◆ **EXERCISE PROMPT**
Below are records; reproduce exactly the lines from the first through the one containing "Inloggen (297, 7)".

-- Opening Marker --

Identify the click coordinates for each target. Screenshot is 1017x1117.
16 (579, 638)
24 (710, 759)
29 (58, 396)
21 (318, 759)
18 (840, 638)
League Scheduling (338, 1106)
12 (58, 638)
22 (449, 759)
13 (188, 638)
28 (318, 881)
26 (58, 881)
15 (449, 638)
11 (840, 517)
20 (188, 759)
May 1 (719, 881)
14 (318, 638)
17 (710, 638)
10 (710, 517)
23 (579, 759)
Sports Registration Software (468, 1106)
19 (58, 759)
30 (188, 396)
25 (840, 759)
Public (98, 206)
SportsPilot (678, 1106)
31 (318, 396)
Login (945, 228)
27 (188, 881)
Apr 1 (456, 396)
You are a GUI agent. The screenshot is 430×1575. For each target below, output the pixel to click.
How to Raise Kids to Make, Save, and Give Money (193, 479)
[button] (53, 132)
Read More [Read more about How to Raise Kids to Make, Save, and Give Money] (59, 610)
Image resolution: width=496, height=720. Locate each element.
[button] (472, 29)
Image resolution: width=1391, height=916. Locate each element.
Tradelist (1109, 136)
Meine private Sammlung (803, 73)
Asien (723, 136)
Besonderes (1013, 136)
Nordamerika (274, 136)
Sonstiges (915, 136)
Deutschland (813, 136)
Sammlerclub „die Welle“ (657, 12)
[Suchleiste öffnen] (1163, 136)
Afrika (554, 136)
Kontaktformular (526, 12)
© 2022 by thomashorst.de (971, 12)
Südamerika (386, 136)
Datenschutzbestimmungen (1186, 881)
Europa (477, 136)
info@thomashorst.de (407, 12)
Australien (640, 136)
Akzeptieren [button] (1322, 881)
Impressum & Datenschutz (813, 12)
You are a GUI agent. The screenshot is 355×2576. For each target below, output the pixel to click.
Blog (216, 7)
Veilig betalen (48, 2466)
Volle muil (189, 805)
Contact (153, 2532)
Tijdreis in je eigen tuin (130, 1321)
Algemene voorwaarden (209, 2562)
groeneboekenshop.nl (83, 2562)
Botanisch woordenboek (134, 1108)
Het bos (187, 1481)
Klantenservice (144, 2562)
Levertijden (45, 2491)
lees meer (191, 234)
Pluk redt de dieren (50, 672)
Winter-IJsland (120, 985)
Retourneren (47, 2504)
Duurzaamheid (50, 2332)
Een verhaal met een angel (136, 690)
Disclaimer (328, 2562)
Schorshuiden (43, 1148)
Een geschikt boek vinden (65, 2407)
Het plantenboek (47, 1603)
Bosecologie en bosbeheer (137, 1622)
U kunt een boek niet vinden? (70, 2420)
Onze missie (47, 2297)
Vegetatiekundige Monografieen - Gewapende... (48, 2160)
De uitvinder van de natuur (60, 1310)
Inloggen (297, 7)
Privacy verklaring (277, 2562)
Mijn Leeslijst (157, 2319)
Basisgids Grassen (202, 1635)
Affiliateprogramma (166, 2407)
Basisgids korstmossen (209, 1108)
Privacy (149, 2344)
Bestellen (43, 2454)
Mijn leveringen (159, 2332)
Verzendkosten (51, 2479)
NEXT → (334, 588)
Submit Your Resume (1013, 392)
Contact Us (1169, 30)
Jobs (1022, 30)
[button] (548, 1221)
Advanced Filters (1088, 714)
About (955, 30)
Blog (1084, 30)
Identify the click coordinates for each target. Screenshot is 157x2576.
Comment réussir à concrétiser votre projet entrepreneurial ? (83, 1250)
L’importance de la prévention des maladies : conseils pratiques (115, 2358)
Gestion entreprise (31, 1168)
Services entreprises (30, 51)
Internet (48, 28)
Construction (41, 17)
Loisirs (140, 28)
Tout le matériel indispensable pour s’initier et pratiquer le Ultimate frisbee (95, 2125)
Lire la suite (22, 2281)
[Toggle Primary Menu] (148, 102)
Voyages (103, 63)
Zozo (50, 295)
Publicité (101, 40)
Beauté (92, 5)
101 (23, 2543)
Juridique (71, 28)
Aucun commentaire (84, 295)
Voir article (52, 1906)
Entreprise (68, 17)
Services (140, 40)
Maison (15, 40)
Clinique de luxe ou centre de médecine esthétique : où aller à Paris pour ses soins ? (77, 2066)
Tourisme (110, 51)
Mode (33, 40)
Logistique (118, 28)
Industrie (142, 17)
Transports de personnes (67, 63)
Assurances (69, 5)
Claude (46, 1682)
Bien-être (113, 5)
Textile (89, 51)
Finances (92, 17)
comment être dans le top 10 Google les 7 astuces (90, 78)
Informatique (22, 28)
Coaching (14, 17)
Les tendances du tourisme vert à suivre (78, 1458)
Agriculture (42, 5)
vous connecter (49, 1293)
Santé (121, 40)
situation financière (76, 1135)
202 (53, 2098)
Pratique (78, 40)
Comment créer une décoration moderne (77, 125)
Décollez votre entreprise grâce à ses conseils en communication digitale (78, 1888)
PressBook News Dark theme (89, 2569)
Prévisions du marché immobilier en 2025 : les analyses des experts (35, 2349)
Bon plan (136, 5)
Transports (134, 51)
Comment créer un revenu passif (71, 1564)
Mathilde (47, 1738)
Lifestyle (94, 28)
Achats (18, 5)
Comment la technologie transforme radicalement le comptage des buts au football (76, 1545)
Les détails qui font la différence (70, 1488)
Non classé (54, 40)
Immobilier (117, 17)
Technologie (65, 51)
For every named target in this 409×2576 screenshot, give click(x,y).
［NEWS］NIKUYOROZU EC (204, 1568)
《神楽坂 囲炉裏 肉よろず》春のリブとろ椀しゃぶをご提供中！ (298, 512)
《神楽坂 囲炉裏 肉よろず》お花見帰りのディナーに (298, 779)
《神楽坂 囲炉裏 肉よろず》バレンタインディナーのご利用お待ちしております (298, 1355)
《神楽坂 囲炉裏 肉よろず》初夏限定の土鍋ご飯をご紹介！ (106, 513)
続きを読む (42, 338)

-- Closing Marker --

◆ **PROBLEM SOLUTION**
Identify the click coordinates for each target. Screenshot is 1017x1117.
16 (579, 638)
24 (710, 759)
29 (58, 396)
21 (318, 759)
18 (840, 638)
League Scheduling (338, 1106)
12 (58, 638)
22 (449, 759)
13 (188, 638)
28 (318, 881)
26 (58, 881)
15 (449, 638)
11 (840, 517)
20 (188, 759)
May 1 (719, 881)
14 (318, 638)
17 (710, 638)
10 (710, 517)
23 (579, 759)
Sports Registration Software (468, 1106)
19 (58, 759)
30 (188, 396)
25 (840, 759)
Public (98, 206)
SportsPilot (678, 1106)
31 (318, 396)
Login (945, 228)
27 (188, 881)
Apr 1 (456, 396)
You are a GUI agent. The screenshot is 430×1575. For each target below, output the pixel to click.
How to Raise Kids to Make, Save, and Give Money (193, 479)
[button] (53, 132)
Read More [Read more about How to Raise Kids to Make, Save, and Give Money] (59, 610)
Image resolution: width=496, height=720. Locate each element.
[button] (472, 29)
Image resolution: width=1391, height=916. Locate each element.
Tradelist (1109, 136)
Meine private Sammlung (803, 73)
Asien (723, 136)
Besonderes (1013, 136)
Nordamerika (274, 136)
Sonstiges (915, 136)
Deutschland (813, 136)
Sammlerclub „die Welle“ (657, 12)
[Suchleiste öffnen] (1163, 136)
Afrika (554, 136)
Kontaktformular (526, 12)
© 2022 by thomashorst.de (971, 12)
Südamerika (386, 136)
Datenschutzbestimmungen (1186, 881)
Europa (477, 136)
info@thomashorst.de (407, 12)
Australien (640, 136)
Akzeptieren [button] (1322, 881)
Impressum & Datenschutz (813, 12)
You are a GUI agent. The screenshot is 355×2576. For each target below, output the pixel to click.
Blog (216, 7)
Veilig betalen (48, 2466)
Volle muil (189, 805)
Contact (153, 2532)
Tijdreis in je eigen tuin (130, 1321)
Algemene voorwaarden (209, 2562)
groeneboekenshop.nl (83, 2562)
Botanisch woordenboek (134, 1108)
Het bos (187, 1481)
Klantenservice (144, 2562)
Levertijden (45, 2491)
lees meer (191, 234)
Pluk redt de dieren (50, 672)
Winter-IJsland (120, 985)
Retourneren (47, 2504)
Duurzaamheid (50, 2332)
Een verhaal met een angel (136, 690)
Disclaimer (328, 2562)
Schorshuiden (43, 1148)
Een geschikt boek vinden (65, 2407)
Het plantenboek (47, 1603)
Bosecologie en bosbeheer (137, 1622)
U kunt een boek niet vinden? (70, 2420)
Onze missie (47, 2297)
Vegetatiekundige Monografieen - Gewapende... (48, 2160)
De uitvinder van de natuur (60, 1310)
Inloggen (297, 7)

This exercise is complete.